By Maya Palit
That sex in advertising and headlines sells is an old, old platitude. But a new study appears to be deflating that notion.
According to a study conducted by researchers at the University of Illinois, people do tend to remember ads with sexual appeal or half-naked models. But that does not necessarily translate into loyalty and interest in the brand, or more people buying the product. And sometimes, it even put people off the products.
With the Indian ad industry heavily sexualising every female celebrity from Katrina Kaif drinking mango juice to Deepika Padukone licking Dairy Milk off herself, will this market study give advertisers writers’ block forever?

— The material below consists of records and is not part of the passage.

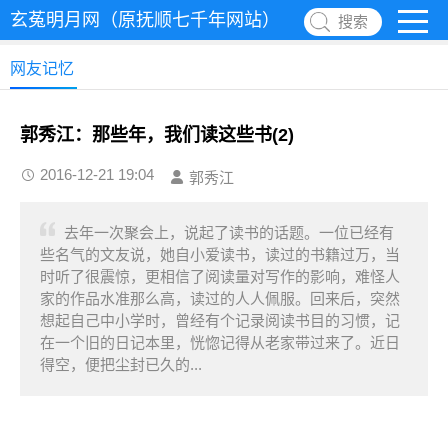
玄菟明月网（原抚顺七千年网站）
搜索
网友记忆
郭秀江：那些年，我们读这些书(2)
2016-12-21 19:04
郭秀江
去年一次聚会上，说起了读书的话题。一位已经有
些名气的文友说，她自小爱读书，读过的书籍过万，当
时听了很震惊，更相信了阅读量对写作的影响，难怪人
家的作品水准那么高，读过的人人佩服。回来后，突然
想起自己中小学时，曾经有个记录阅读书目的习惯，记
在一个旧的日记本里，恍惚记得从老家带过来了。近日
得空，便把尘封已久的...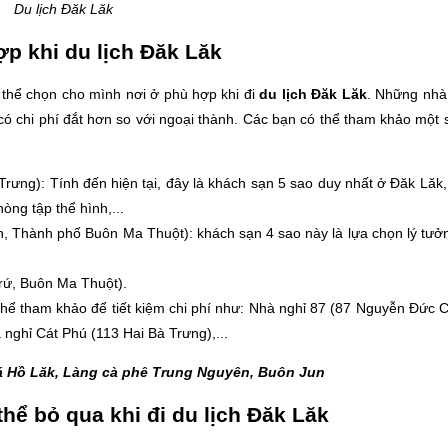
Du lịch Đăk Lăk
p khi du lịch Đăk Lăk
 thể chọn cho mình nơi ở phù hợp khi đi
du lịch Đăk Lăk
. Những nhà
ó chi phí đắt hơn so với ngoại thành. Các bạn có thể tham khảo một 
rưng): Tính đến hiện tại, đây là khách sạn 5 sao duy nhất ở Đăk Lăk
òng tập thể hình,...
, Thành phố Buôn Ma Thuột): khách sạn 4 sao này là lựa chọn lý tưở
ứ, Buôn Ma Thuột).
 thể tham khảo để tiết kiệm chi phí như: Nhà nghỉ 87 (87 Nguyễn Đức 
ghỉ Cát Phú (113 Hai Bà Trưng),...
 Hồ Lăk, Làng cà phê Trung Nguyên, Buôn Jun
ể bỏ qua khi đi du lịch Đăk Lăk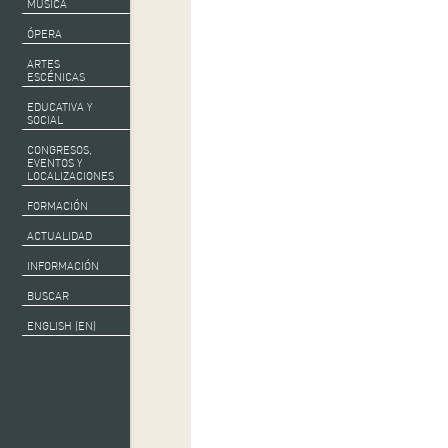
MÚSICA
ÓPERA
ARTES
ESCÉNICAS
EDUCATIVA Y
SOCIAL
CONGRESOS,
EVENTOS Y
LOCALIZACIONES
FORMACIÓN
ACTUALIDAD
INFORMACIÓN
BUSCAR
ENGLISH (EN)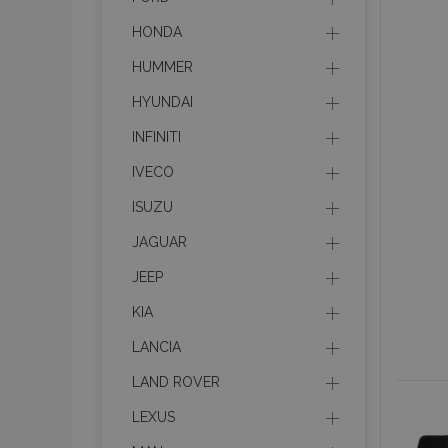
HONDA
HUMMER
HYUNDAI
INFINITI
IVECO
ISUZU
JAGUAR
JEEP
KIA
LANCIA
LAND ROVER
LEXUS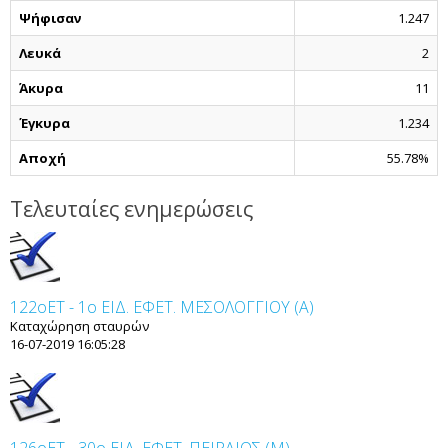
Ψήφισαν
1.247
Λευκά
2
Άκυρα
11
Έγκυρα
1.234
Αποχή
55.78%
Τελευταίες ενημερώσεις
122οET - 1ο ΕΙΔ. ΕΦΕΤ. ΜΕΣΟΛΟΓΓΙΟΥ (Α)
Καταχώρηση σταυρών
16-07-2019 16:05:28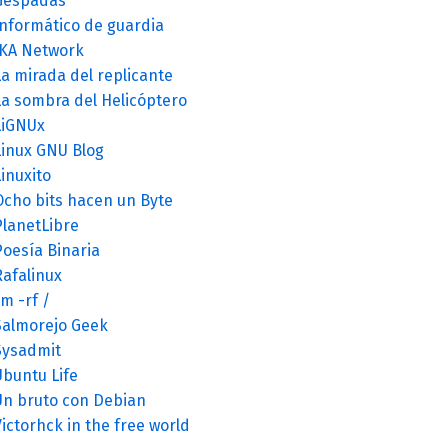
Gespadas
Informático de guardia
JKA Network
a mirada del replicante
La sombra del Helicóptero
LiGNUx
Linux GNU Blog
inuxito
Ocho bits hacen un Byte
PlanetLibre
Poesía Binaria
Rafalinux
m -rf /
Salmorejo Geek
Sysadmit
Ubuntu Life
Un bruto con Debian
ictorhck in the free world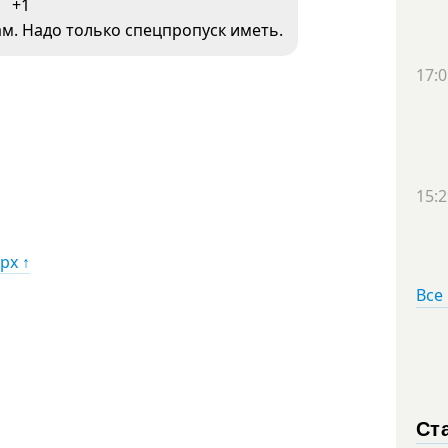
+1
м. Надо только спецпропуск иметь.
17:0
15:2
рх ↑
Все
Ст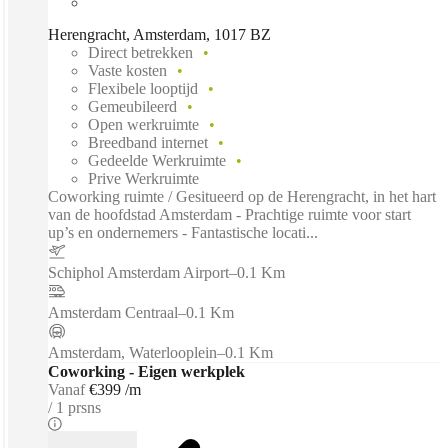
Herengracht, Amsterdam, 1017 BZ
Direct betrekken
Vaste kosten
Flexibele looptijd
Gemeubileerd
Open werkruimte
Breedband internet
Gedeelde Werkruimte
Prive Werkruimte
Coworking ruimte / Gesitueerd op de Herengracht, in het hart
van de hoofdstad Amsterdam - Prachtige ruimte voor start
up’s en ondernemers - Fantastische locati...
Schiphol Amsterdam Airport
–
0.1 Km
Amsterdam Centraal
–
0.1 Km
Amsterdam, Waterlooplein
–
0.1 Km
Coworking - Eigen werkplek
Vanaf
€399 /m
1 prsns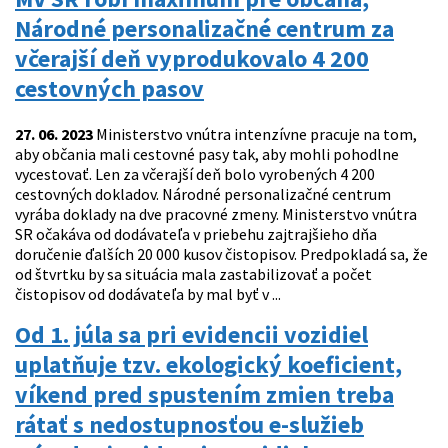
Národné personalizačné centrum za
včerajší deň vyprodukovalo 4 200
cestovných pasov
27. 06. 2023
Ministerstvo vnútra intenzívne pracuje na tom,
aby občania mali cestovné pasy tak, aby mohli pohodlne
vycestovať. Len za včerajší deň bolo vyrobených 4 200
cestovných dokladov. Národné personalizačné centrum
vyrába doklady na dve pracovné zmeny. Ministerstvo vnútra
SR očakáva od dodávateľa v priebehu zajtrajšieho dňa
doručenie ďalších 20 000 kusov čistopisov. Predpokladá sa, že
od štvrtku by sa situácia mala zastabilizovať a počet
čistopisov od dodávateľa by mal byť v ...
Od 1. júla sa pri evidencii vozidiel
uplatňuje tzv. ekologický koeficient,
víkend pred spustením zmien treba
rátať s nedostupnosťou e-služieb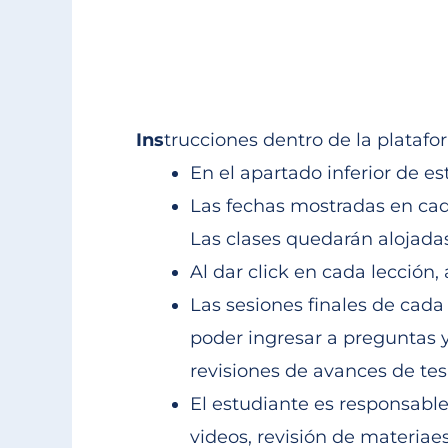
Universidad Nacional Aut
Ins
trucciones dentro de la plataf
En el apartado inferior de es
Las fechas mostradas en cada
Las clases quedarán alojadas
Al dar click en cada lección,
Las sesiones finales de cada
poder ingresar a preguntas 
revisiones de avances de tes
El estudiante es responsable
videos, revisión de materia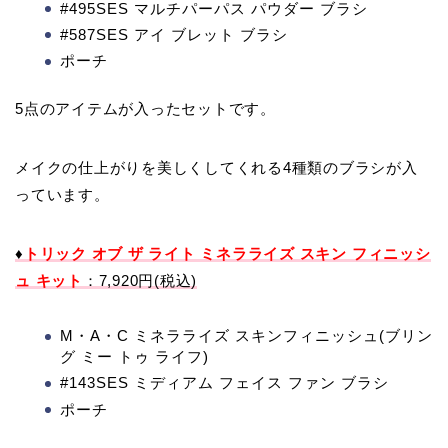
#495SES マルチパーパス パウダー ブラシ
#587SES アイ ブレット ブラシ
ポーチ
5点のアイテムが入ったセットです。
メイクの仕上がりを美しくしてくれる4種類のブラシが入
っています。
♦
トリック オブ ザ ライト ミネラライズ スキン フィニッシ
ュ キット
：7,920円(税込)
M・A・C ミネラライズ スキンフィニッシュ(ブリン
グ ミー トゥ ライフ)
#143SES ミディアム フェイス ファン ブラシ
ポーチ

Maybe another trend will jump to its rescue. ‘Femvertising’ is getting pretty big in India, as every kind of product from shampoo to washing machines are using that very slippery phrase ‘female empowerment’ to sell their wares. So Dove India has a campaign which rails against Indian standards of beauty by featuring a montage of women with different skin complexions and body types.
And on Women’s Day this March, Oriflame’s ad highlighted the difficulties faced by women (or to be more precise, Superwomen) juggling a career and all the housework. You could accuse some ads of latching onto the women empowerment bandwagon, and the UN ‘unbeatable woman’ ad last year is a prime example of how that works. But others, as a recent study in The Conversation concludes, have at least begun to provoke conversations that needed to happen — Biba’s Change is Beautiful campaign, for instance, talks about arranged marriage or dowry and men’s complicity in it.
Will the new shifts in consumer reactions to ‘sexy’ ads give us a future in which ads that do not hyper-sexualise women is a real possibility? Or will the new ‘female empowerment’ ad brigade replace them, and is that something to celebrate?